_Goal of the exercise_. Look for the line containing "них затрагивают интересы иностранных" and the line containing "Welke raamdecoratie past" in the entries below. Copy those two and all lines between them exactly, leaving out pictures.

[Collected data]
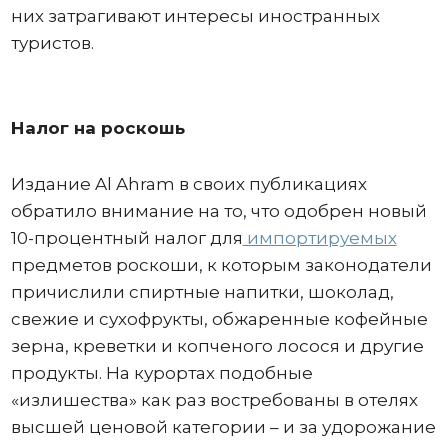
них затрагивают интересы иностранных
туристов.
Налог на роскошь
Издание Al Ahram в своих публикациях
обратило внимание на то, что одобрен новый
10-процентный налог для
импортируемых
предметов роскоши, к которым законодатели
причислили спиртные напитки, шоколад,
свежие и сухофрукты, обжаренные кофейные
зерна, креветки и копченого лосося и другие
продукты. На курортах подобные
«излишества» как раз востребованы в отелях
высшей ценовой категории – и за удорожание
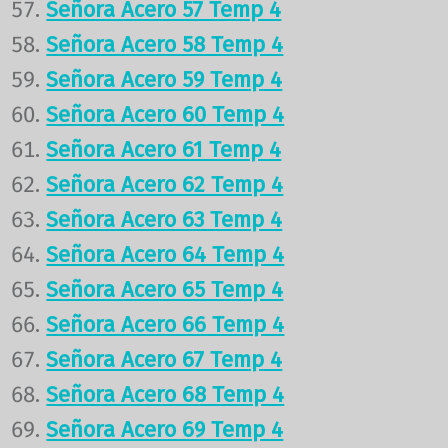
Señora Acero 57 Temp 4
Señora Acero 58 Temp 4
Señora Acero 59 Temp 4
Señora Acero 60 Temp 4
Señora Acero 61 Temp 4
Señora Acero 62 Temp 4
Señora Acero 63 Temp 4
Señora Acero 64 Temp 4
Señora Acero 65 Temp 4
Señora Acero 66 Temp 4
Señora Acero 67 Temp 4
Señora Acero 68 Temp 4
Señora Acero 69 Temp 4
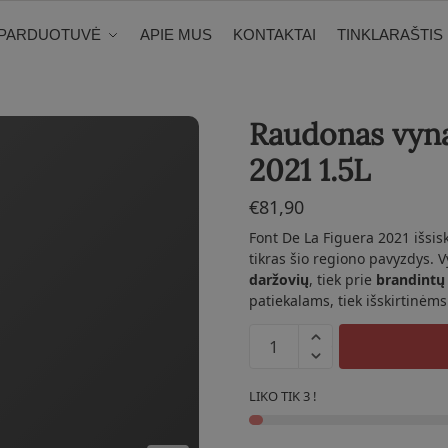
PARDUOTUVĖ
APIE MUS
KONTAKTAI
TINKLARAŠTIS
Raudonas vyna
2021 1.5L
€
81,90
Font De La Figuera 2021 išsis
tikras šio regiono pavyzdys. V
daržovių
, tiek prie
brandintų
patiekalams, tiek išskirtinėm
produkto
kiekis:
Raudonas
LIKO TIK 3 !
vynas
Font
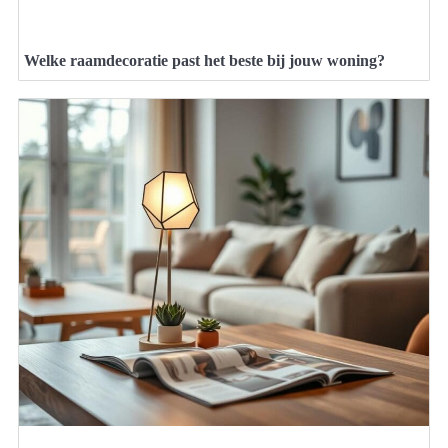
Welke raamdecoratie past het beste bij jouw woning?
==
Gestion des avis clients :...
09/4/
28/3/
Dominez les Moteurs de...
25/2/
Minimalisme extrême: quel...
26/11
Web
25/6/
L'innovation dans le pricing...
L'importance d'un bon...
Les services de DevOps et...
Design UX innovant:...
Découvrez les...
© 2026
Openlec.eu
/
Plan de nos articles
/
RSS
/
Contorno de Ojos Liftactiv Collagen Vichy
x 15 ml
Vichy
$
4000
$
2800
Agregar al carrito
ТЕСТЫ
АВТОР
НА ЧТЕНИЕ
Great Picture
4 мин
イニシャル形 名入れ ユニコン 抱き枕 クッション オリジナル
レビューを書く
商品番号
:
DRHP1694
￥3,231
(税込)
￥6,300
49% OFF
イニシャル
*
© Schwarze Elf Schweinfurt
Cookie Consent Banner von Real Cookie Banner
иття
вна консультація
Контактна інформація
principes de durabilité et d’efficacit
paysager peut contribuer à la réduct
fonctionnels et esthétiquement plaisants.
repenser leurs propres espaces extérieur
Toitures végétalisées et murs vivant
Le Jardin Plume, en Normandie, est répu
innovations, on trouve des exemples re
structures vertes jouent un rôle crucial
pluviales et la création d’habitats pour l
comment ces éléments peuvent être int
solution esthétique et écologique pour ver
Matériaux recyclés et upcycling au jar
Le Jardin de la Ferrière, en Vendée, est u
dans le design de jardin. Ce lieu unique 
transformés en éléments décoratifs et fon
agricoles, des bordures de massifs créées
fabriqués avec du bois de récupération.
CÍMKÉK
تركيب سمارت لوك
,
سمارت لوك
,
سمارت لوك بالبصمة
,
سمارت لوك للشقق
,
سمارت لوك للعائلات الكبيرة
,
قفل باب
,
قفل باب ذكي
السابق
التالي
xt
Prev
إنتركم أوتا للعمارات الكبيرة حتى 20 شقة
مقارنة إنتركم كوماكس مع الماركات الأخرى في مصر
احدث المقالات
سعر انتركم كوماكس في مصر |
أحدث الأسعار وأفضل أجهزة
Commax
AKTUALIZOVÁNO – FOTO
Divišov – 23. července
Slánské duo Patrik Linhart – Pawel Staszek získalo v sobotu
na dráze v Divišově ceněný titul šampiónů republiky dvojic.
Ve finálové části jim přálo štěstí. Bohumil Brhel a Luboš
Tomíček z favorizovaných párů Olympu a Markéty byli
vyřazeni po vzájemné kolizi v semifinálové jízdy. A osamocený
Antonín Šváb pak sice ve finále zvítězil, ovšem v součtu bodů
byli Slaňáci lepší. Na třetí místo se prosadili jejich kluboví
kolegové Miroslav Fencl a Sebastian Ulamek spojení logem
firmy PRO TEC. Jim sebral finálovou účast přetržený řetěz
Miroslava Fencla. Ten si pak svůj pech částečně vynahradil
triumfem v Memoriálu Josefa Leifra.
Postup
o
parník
==
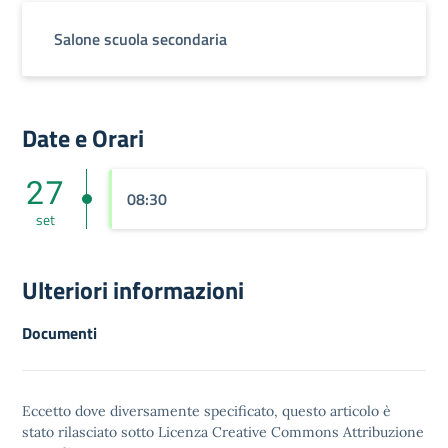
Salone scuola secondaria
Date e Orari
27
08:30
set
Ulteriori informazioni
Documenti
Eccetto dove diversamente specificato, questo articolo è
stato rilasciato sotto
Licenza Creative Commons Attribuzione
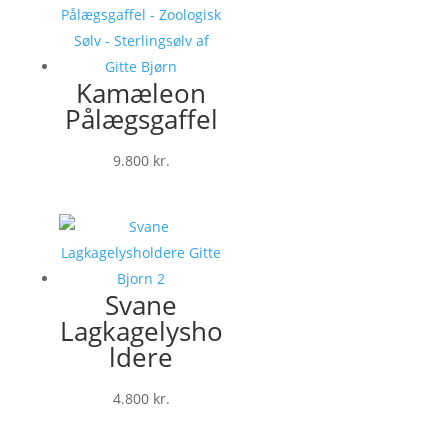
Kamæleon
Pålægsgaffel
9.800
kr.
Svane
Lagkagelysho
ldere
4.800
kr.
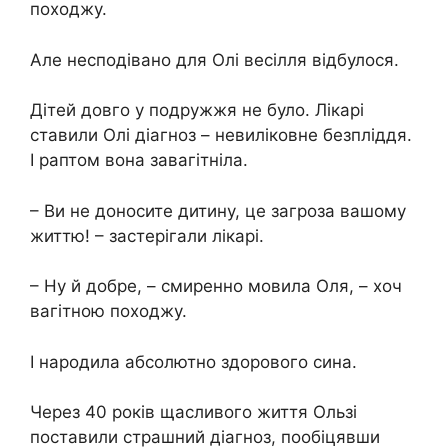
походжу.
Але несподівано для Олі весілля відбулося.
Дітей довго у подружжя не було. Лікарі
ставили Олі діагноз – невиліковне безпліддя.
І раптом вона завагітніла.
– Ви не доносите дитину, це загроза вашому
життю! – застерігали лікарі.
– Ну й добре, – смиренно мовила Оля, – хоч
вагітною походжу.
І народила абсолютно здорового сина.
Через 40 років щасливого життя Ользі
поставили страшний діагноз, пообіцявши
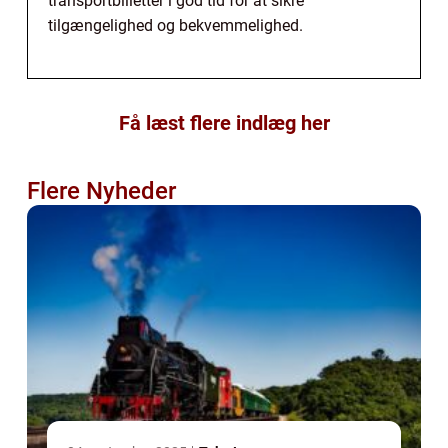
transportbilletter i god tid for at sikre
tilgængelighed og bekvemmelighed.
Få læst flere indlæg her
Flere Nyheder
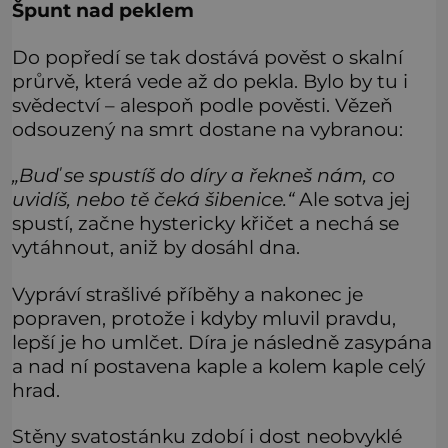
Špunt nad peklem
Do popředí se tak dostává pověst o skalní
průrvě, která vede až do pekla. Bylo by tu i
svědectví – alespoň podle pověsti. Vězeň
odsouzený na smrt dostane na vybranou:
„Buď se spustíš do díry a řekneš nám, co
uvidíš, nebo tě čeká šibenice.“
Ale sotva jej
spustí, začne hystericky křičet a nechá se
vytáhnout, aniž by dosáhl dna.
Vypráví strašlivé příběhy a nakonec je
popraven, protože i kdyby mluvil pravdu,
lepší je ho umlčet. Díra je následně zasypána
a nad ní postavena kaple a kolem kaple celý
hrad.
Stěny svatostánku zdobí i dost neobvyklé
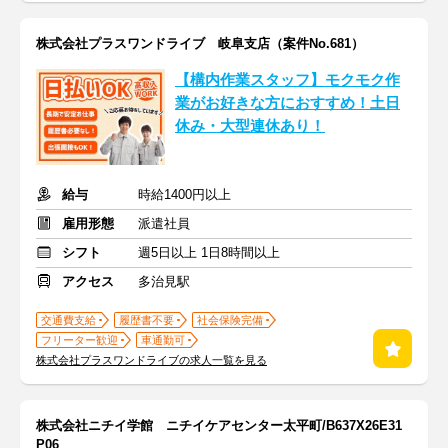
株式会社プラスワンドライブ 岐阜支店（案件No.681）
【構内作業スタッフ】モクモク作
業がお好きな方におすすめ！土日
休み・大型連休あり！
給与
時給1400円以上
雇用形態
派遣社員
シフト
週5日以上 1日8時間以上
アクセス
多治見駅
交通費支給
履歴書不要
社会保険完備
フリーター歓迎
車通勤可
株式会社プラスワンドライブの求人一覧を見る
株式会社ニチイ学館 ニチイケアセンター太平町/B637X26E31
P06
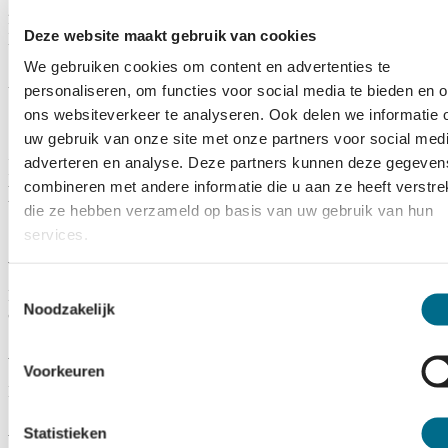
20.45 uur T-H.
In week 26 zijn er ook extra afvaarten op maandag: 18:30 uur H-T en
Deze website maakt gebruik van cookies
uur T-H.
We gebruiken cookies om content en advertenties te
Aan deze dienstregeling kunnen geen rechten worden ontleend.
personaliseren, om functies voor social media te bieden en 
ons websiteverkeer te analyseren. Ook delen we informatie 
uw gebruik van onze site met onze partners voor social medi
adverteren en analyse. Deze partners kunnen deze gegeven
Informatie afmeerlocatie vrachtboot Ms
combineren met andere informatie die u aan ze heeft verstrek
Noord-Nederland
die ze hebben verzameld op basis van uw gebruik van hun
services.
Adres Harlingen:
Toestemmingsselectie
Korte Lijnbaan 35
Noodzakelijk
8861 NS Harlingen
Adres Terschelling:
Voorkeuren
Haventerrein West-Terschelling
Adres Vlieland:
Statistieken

_The completed task_.
них затрагивают интересы иностранных
туристов.
Налог на роскошь
Издание Al Ahram в своих публикациях
обратило внимание на то, что одобрен новый
10-процентный налог для
импортируемых
предметов роскоши, к которым законодатели
причислили спиртные напитки, шоколад,
свежие и сухофрукты, обжаренные кофейные
зерна, креветки и копченого лосося и другие
продукты. На курортах подобные
«излишества» как раз востребованы в отелях
высшей ценовой категории – и за удорожание
Señora Acero 57 Temp 4
Señora Acero 58 Temp 4
Señora Acero 59 Temp 4
Señora Acero 60 Temp 4
Señora Acero 61 Temp 4
Señora Acero 62 Temp 4
Señora Acero 63 Temp 4
Señora Acero 64 Temp 4
Señora Acero 65 Temp 4
Señora Acero 66 Temp 4
Señora Acero 67 Temp 4
Señora Acero 68 Temp 4
Señora Acero 69 Temp 4
PARDUOTUVĖ
APIE MUS
KONTAKTAI
TINKLARAŠTIS
Raudonas vyna
2021 1.5L
€
81,90
Font De La Figuera 2021 išsis
tikras šio regiono pavyzdys. V
daržovių
, tiek prie
brandintų
patiekalams, tiek išskirtinėm
produkto
kiekis:
Raudonas
LIKO TIK 3 !
vynas
Font
Welke raamdecoratie past het beste bij jouw woning?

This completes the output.